# skinny and tiny.



## alleyyooper (Jul 6, 2007)

On their way to the 45 anual coyte hunters convention march 23d 2010.
They cleaned up the blood and hair that is normally all over the thing.










 Al


----------



## bearhunter (Jan 30, 2009)

wonder how many she shot this year. my guess is she's a road hunter :huh:


----------



## Fallguy (Jan 23, 2004)

Never heard of airbags BEHIND the driver's head.


----------



## kdog (Mar 13, 2007)

Good one Fallguy..... :rollin:


----------



## duckp (Mar 13, 2008)

Big pipes.


----------



## papapete (Jan 2, 2005)

It might be hard to put the sneak on with that cowbell hanging.


----------



## Fallguy (Jan 23, 2004)

papapete said:


> It might be hard to put the sneak on with that cowbell hanging.


WTF! Need more cowbell!


----------



## bearhunter (Jan 30, 2009)

she's kinda cute in her own way :drunk:


----------



## MossyMO (Feb 12, 2004)

bearhunter
I do believe your monitor is stretching the pixels vertically, just a guess !!!


----------



## blhunter3 (May 5, 2007)

Fallguy said:


> Never heard of airbags BEHIND the driver's head.


They prevent wiplash.


----------



## alleyyooper (Jul 6, 2007)

You farm boys suprize me.
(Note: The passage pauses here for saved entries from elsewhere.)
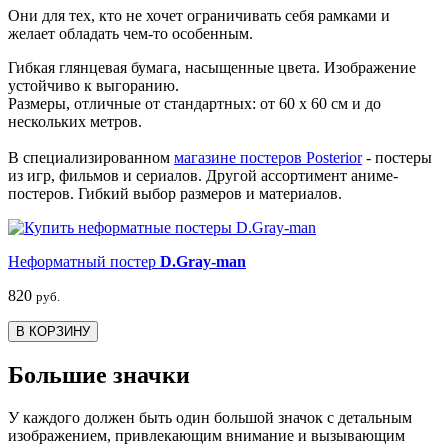
Они для тех, кто не хочет ограничивать себя рамками и
желает обладать чем-то особенным.
Гибкая глянцевая бумага, насыщенные цвета. Изображение
устойчиво к выгоранию.
Размеры, отличные от стандартных: от 60 х 60 см и до
нескольких метров.
В специализированном
магазине постеров Posterior
- постеры
из игр, фильмов и сериалов. Другой ассортимент аниме-
постеров. Гибкий выбор размеров и материалов.
Неформатный постер
D.Gray-man
820
руб.
В КОРЗИНУ
Большие значки
У каждого должен быть один большой значок с детальным
изображением, привлекающим внимание и вызывающим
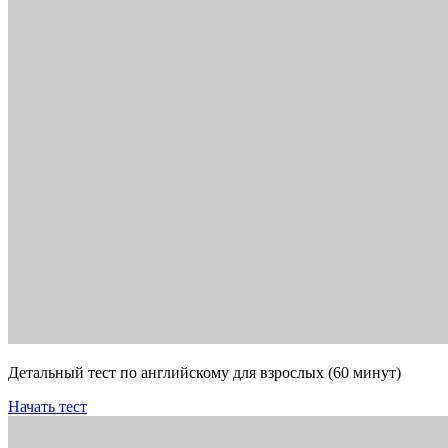
Детальный тест по английскому для взрослых (60 минут)
Начать тест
Not one word about the fuel tank or pwer plant.
It ain't 2:00Am, closeing time either :rollin: :rollin: :rollin: .

 Al


----------



## 308 (Jul 10, 2007)

Its a John Deere!


----------



## bearhunter (Jan 30, 2009)

MossyMO said:


> bearhunter
> I do believe your monitor is stretching the pixels vertically, just a guess !!!


 :rollin: :rollin: :rollin: :bop:


----------



## kingcanada (Sep 19, 2009)

won't this affect the rotation of the earth? :laugh:


----------



## Springer (Dec 21, 2004)

I like the cow bell.


----------